### THE PROBLEM
Please copy out the entries below exactly, beginning with the line that contains "#スキンケア (212)" and ending with the line that contains "bajo la letra", and include nothing outside that span.
^^^^^^^^
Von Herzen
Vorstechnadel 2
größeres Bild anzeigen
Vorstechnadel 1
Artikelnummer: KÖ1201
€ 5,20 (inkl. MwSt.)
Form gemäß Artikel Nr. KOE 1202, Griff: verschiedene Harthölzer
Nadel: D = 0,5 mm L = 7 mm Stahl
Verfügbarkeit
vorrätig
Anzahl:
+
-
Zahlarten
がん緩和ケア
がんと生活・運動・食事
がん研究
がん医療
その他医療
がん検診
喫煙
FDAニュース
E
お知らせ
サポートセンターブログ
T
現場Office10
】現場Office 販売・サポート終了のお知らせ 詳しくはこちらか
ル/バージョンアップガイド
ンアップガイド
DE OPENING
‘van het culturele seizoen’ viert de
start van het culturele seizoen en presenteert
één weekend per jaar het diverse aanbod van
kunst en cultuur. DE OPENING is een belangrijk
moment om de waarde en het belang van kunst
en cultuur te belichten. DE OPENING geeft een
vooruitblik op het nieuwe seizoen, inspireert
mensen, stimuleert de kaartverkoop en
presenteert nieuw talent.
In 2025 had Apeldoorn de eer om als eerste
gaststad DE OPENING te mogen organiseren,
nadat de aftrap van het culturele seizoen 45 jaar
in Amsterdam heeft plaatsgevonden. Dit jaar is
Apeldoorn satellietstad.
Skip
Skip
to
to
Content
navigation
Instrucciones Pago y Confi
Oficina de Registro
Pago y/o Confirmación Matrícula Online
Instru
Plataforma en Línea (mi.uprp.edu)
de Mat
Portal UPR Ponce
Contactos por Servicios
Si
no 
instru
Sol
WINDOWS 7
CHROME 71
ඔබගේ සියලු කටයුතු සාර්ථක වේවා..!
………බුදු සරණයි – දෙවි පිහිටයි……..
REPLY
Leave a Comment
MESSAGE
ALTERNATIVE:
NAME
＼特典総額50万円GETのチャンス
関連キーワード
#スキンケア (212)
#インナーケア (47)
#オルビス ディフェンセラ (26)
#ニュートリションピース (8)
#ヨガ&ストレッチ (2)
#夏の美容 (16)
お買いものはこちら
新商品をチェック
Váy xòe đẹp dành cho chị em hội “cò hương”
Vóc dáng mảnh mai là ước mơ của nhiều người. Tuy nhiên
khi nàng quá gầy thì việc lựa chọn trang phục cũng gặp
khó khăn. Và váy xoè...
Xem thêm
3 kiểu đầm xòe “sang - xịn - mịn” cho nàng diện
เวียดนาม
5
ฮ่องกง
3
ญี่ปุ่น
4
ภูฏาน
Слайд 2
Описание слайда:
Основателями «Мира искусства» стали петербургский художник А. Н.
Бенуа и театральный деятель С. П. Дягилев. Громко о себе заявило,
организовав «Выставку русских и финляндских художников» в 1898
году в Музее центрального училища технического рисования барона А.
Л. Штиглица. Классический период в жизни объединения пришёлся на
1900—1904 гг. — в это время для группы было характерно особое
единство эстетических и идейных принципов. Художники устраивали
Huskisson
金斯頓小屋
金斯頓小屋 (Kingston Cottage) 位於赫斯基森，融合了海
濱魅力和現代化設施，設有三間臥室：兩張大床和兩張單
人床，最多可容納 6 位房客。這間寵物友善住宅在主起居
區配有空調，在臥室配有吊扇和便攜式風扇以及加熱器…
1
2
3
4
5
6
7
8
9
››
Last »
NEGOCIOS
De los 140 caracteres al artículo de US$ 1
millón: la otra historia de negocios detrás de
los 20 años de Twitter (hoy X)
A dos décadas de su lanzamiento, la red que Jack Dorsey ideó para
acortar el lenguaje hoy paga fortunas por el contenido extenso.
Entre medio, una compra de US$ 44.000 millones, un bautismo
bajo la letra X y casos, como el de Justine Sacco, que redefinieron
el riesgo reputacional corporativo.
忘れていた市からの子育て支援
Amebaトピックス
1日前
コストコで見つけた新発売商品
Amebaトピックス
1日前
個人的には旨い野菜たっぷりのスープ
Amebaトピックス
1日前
^^^^^^^^
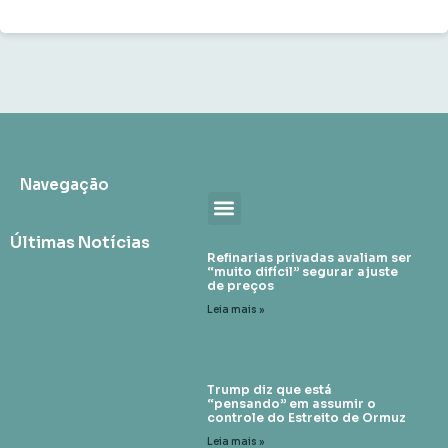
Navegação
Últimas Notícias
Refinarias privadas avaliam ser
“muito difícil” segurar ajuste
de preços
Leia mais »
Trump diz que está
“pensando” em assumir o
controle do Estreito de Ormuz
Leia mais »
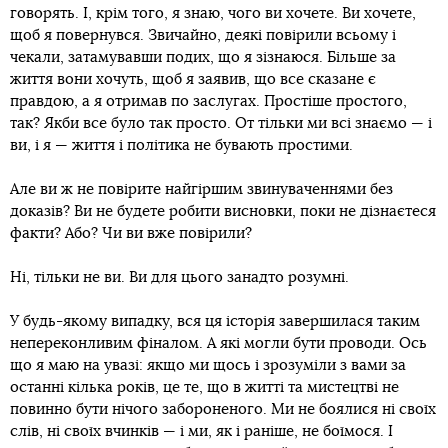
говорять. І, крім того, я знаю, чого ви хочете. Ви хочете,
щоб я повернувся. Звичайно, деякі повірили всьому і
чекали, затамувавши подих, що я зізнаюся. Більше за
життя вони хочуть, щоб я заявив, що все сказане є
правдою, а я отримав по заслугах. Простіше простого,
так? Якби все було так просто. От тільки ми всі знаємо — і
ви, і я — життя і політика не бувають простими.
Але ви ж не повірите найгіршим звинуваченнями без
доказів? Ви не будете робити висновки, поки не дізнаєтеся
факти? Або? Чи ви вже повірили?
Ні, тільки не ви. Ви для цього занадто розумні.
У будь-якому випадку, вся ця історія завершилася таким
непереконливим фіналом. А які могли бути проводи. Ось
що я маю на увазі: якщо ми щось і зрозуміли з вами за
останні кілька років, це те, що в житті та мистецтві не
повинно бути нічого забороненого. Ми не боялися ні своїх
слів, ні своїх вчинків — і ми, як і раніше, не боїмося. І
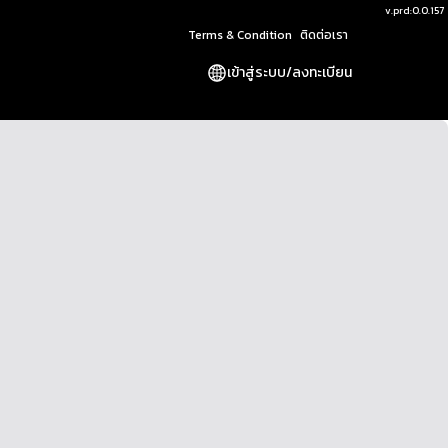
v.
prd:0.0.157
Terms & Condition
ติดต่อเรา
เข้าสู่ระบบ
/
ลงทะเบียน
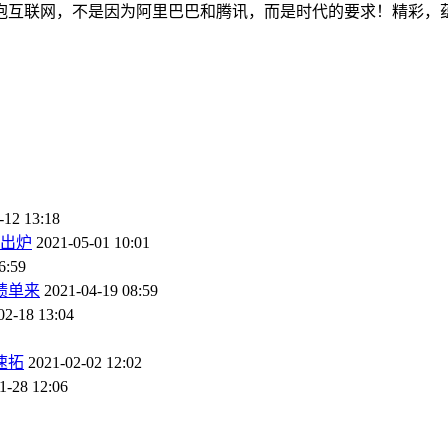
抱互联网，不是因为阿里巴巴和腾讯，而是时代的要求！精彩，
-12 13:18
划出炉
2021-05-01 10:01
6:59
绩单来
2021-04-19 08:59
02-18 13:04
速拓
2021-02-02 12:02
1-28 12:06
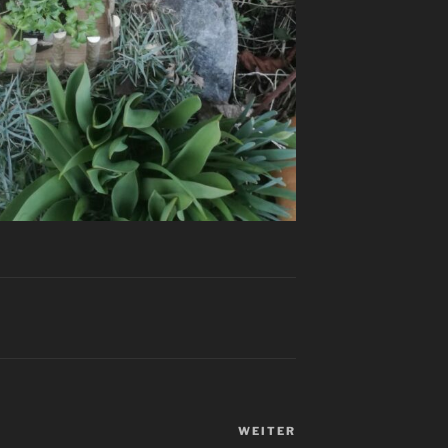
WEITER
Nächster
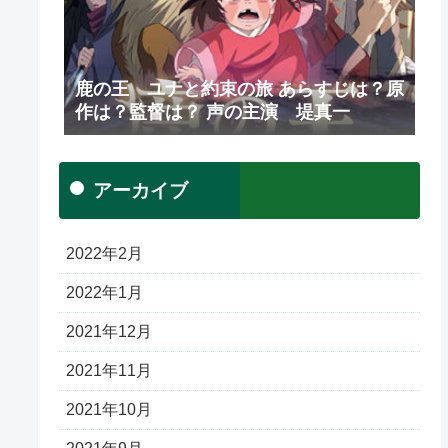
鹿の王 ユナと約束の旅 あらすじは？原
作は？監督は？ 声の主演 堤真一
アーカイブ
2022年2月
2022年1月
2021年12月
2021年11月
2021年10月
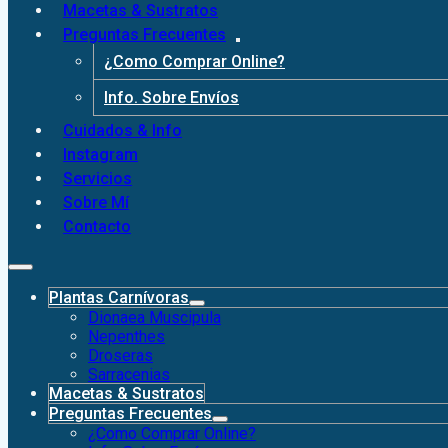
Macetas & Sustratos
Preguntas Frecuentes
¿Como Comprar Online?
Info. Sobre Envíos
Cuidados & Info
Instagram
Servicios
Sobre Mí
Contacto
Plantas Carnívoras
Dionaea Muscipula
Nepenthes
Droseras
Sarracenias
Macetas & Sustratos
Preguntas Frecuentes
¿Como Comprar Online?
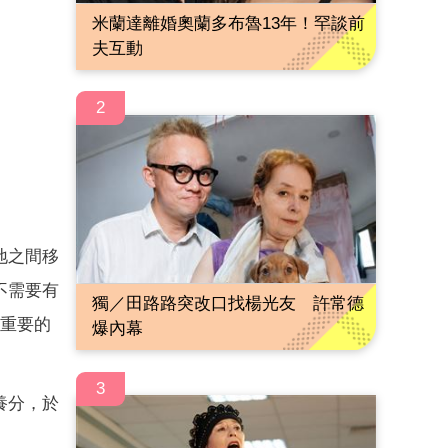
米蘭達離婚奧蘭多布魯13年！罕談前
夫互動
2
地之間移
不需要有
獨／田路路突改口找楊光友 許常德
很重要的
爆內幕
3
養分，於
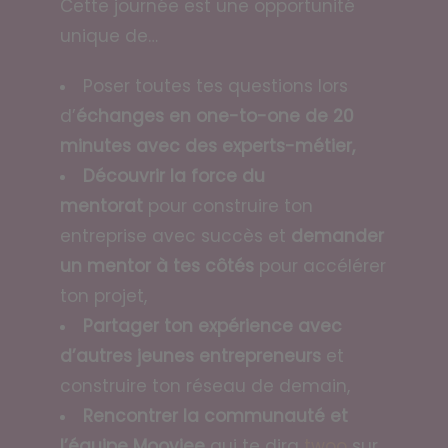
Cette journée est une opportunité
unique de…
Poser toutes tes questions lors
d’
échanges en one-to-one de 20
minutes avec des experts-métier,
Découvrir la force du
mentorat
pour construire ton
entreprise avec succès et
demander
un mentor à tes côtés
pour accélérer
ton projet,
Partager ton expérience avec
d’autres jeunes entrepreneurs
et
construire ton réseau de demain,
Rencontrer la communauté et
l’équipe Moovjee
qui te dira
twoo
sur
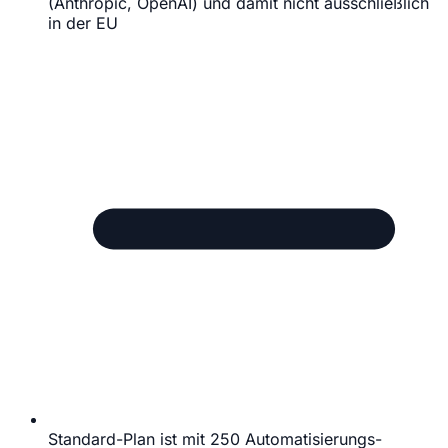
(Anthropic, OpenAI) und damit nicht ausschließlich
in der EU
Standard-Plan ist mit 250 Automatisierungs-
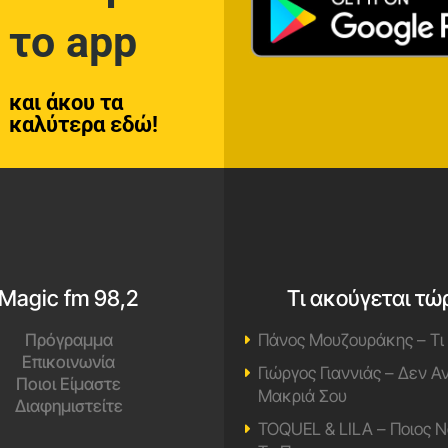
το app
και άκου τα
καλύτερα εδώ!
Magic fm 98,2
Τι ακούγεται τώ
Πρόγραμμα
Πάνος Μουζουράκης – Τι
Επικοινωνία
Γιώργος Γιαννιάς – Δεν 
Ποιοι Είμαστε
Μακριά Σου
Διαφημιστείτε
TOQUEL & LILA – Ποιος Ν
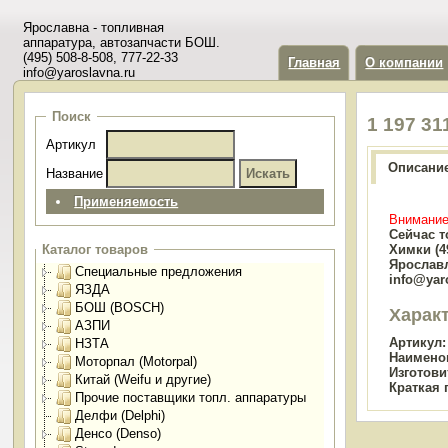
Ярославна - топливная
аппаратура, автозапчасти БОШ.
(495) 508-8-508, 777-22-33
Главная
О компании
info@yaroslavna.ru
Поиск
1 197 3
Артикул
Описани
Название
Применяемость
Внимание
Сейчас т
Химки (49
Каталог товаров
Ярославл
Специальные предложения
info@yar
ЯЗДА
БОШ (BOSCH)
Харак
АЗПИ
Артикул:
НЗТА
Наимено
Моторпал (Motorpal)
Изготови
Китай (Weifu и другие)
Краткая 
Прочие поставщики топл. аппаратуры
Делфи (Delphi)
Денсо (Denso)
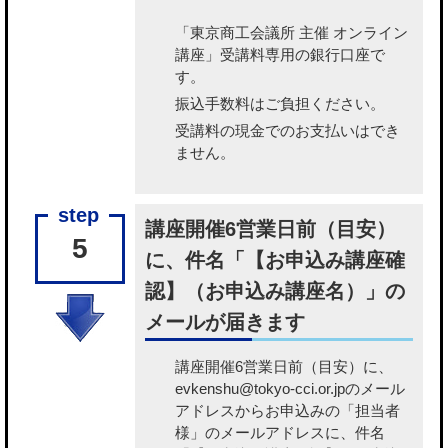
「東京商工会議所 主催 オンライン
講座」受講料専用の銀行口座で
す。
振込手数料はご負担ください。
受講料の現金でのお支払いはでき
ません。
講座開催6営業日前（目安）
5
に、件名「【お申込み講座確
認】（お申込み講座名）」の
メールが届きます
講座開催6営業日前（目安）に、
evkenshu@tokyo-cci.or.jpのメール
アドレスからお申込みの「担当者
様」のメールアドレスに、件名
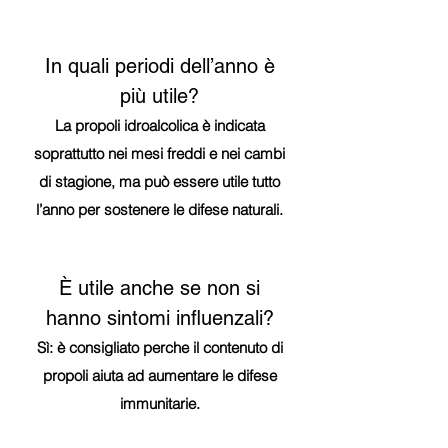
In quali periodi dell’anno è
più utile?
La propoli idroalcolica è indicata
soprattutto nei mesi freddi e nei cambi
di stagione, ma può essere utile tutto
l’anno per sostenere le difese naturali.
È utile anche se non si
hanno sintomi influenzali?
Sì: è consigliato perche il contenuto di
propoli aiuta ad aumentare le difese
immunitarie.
^^^^^^^^
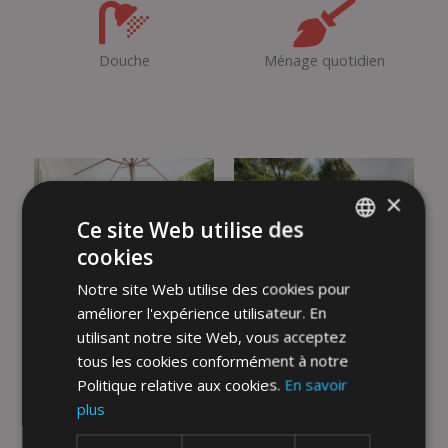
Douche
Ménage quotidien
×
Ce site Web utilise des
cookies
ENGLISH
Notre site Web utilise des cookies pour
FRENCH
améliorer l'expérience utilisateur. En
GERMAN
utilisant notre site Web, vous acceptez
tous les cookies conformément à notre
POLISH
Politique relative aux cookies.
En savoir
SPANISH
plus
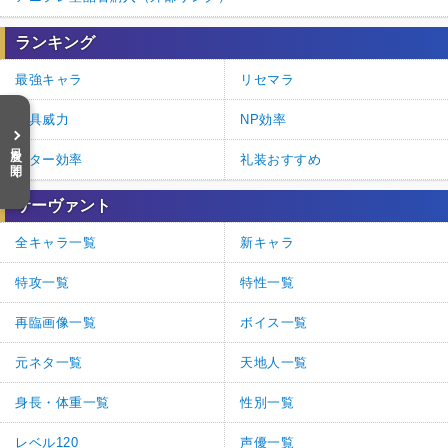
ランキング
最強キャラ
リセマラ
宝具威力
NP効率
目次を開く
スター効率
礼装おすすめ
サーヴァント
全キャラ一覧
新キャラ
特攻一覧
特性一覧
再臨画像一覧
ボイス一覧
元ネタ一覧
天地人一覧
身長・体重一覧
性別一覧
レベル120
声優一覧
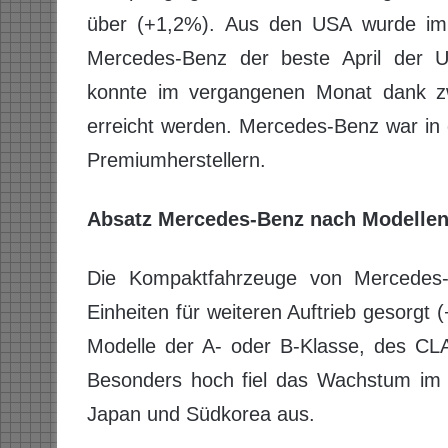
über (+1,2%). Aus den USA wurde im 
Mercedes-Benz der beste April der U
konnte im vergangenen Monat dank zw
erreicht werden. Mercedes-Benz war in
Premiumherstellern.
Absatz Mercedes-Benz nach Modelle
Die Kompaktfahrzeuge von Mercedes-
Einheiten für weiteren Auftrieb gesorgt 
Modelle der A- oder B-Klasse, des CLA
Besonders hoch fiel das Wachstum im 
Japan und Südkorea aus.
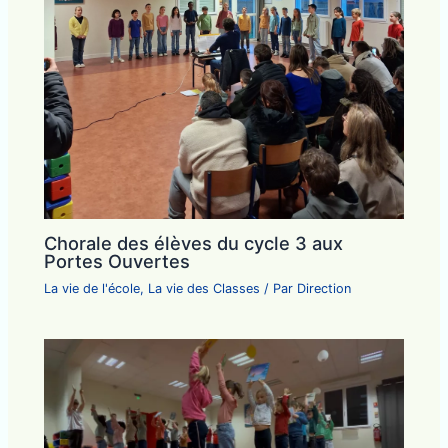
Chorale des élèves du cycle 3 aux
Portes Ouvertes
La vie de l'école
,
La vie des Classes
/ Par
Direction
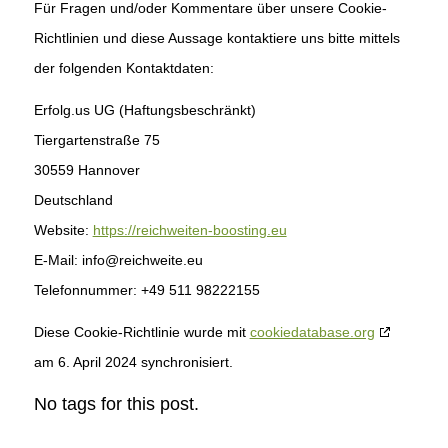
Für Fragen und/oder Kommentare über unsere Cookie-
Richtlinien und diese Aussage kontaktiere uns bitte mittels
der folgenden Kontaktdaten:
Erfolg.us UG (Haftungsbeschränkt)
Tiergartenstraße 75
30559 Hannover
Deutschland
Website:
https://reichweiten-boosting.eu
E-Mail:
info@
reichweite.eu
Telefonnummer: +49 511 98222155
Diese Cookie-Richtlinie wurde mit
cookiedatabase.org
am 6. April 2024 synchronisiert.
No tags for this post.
^^^^^^^^
### YOUR SOLUTION
#スキンケア (212)
#インナーケア (47)
#オルビス ディフェンセラ (26)
#ニュートリションピース (8)
#ヨガ&ストレッチ (2)
#夏の美容 (16)
お買いものはこちら
新商品をチェック
Váy xòe đẹp dành cho chị em hội “cò hương”
Vóc dáng mảnh mai là ước mơ của nhiều người. Tuy nhiên
khi nàng quá gầy thì việc lựa chọn trang phục cũng gặp
khó khăn. Và váy xoè...
Xem thêm
3 kiểu đầm xòe “sang - xịn - mịn” cho nàng diện
เวียดนาม
5
ฮ่องกง
3
ญี่ปุ่น
4
ภูฏาน
Слайд 2
Описание слайда:
Основателями «Мира искусства» стали петербургский художник А. Н.
Бенуа и театральный деятель С. П. Дягилев. Громко о себе заявило,
организовав «Выставку русских и финляндских художников» в 1898
году в Музее центрального училища технического рисования барона А.
Л. Штиглица. Классический период в жизни объединения пришёлся на
1900—1904 гг. — в это время для группы было характерно особое
единство эстетических и идейных принципов. Художники устраивали
Huskisson
金斯頓小屋
金斯頓小屋 (Kingston Cottage) 位於赫斯基森，融合了海
濱魅力和現代化設施，設有三間臥室：兩張大床和兩張單
人床，最多可容納 6 位房客。這間寵物友善住宅在主起居
區配有空調，在臥室配有吊扇和便攜式風扇以及加熱器…
1
2
3
4
5
6
7
8
9
››
Last »
NEGOCIOS
De los 140 caracteres al artículo de US$ 1
millón: la otra historia de negocios detrás de
los 20 años de Twitter (hoy X)
A dos décadas de su lanzamiento, la red que Jack Dorsey ideó para
acortar el lenguaje hoy paga fortunas por el contenido extenso.
Entre medio, una compra de US$ 44.000 millones, un bautismo
bajo la letra X y casos, como el de Justine Sacco, que redefinieron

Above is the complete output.